Dataset content section start

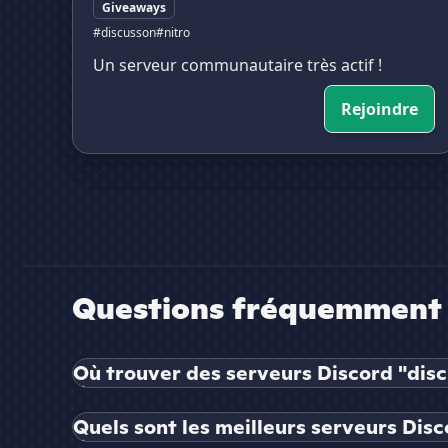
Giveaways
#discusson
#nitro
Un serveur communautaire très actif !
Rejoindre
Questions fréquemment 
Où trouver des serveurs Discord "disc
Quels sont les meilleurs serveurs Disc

Dataset content section end

- What is expected
Retype the data word for word, please, and keep the images out.

- Response to this task
Giveaways
#discusson
#nitro
Un serveur communautaire très actif !
Rejoindre
Questions fréquemment 
Où trouver des serveurs Discord "disc
Quels sont les meilleurs serveurs Disc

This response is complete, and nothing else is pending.